/---

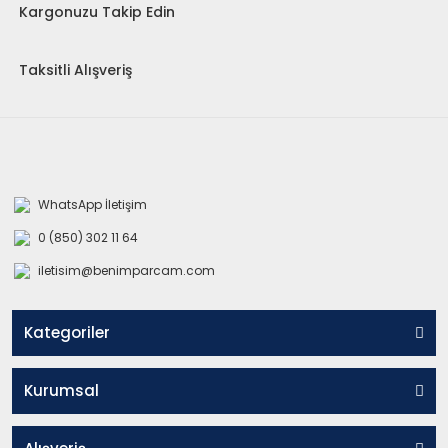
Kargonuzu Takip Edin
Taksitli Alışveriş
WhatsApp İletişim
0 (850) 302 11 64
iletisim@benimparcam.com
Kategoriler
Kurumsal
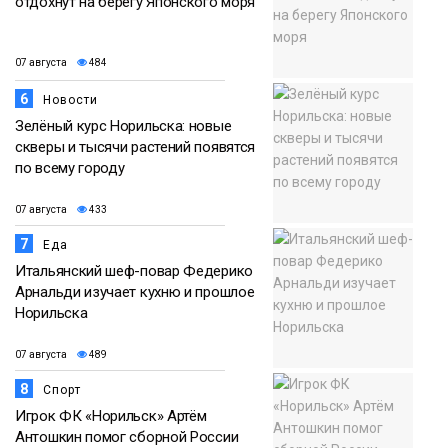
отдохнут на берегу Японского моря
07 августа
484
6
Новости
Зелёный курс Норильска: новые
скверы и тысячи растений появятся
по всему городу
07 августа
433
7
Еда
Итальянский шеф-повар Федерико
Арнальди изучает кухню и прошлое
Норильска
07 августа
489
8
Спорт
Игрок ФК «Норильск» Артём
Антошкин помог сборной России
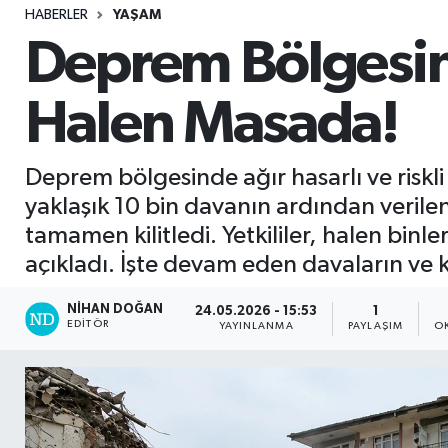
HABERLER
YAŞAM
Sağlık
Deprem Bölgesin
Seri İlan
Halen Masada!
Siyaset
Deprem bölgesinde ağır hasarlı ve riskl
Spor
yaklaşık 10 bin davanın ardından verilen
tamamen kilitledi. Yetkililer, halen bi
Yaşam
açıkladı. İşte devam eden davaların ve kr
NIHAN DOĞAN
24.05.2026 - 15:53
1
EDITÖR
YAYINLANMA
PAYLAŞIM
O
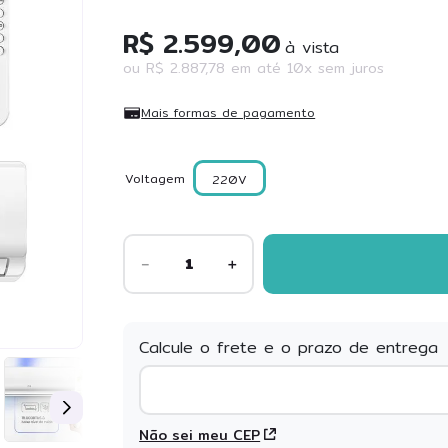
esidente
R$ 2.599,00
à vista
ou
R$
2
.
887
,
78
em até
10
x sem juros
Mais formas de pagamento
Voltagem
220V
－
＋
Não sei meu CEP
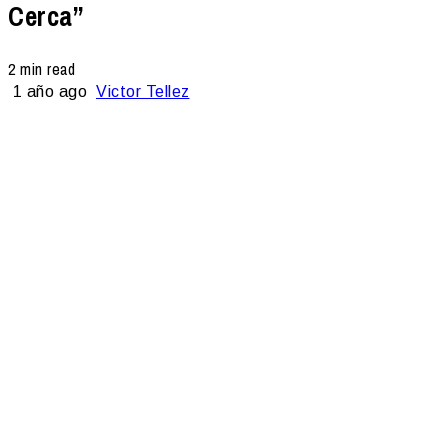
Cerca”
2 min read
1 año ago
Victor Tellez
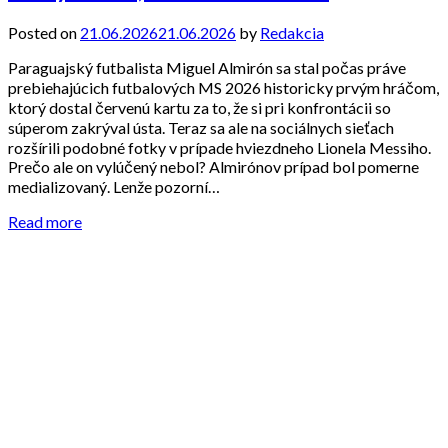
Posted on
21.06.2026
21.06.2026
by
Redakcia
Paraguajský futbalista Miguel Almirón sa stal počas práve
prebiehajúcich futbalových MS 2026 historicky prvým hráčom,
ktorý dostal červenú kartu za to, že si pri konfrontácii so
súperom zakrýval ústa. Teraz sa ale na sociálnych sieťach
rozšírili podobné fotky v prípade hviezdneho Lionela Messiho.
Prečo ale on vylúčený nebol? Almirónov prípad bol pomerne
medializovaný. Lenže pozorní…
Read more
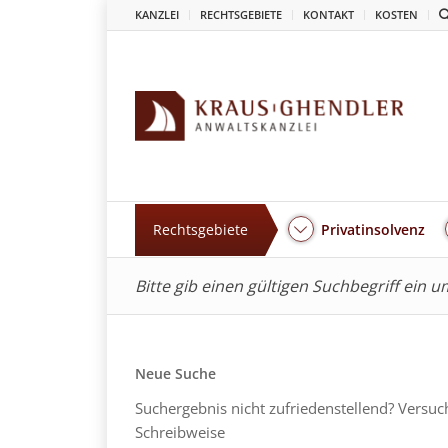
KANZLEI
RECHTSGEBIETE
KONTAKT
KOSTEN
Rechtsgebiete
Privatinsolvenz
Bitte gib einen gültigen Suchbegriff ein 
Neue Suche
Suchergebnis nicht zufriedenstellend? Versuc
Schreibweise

\---

## Aim of the task
Find the string "Deprem" in the entries above. Copy each line where it occurs.

## Solution for this problem
Deprem Bölgesin
Deprem bölgesinde ağır hasarlı ve riskl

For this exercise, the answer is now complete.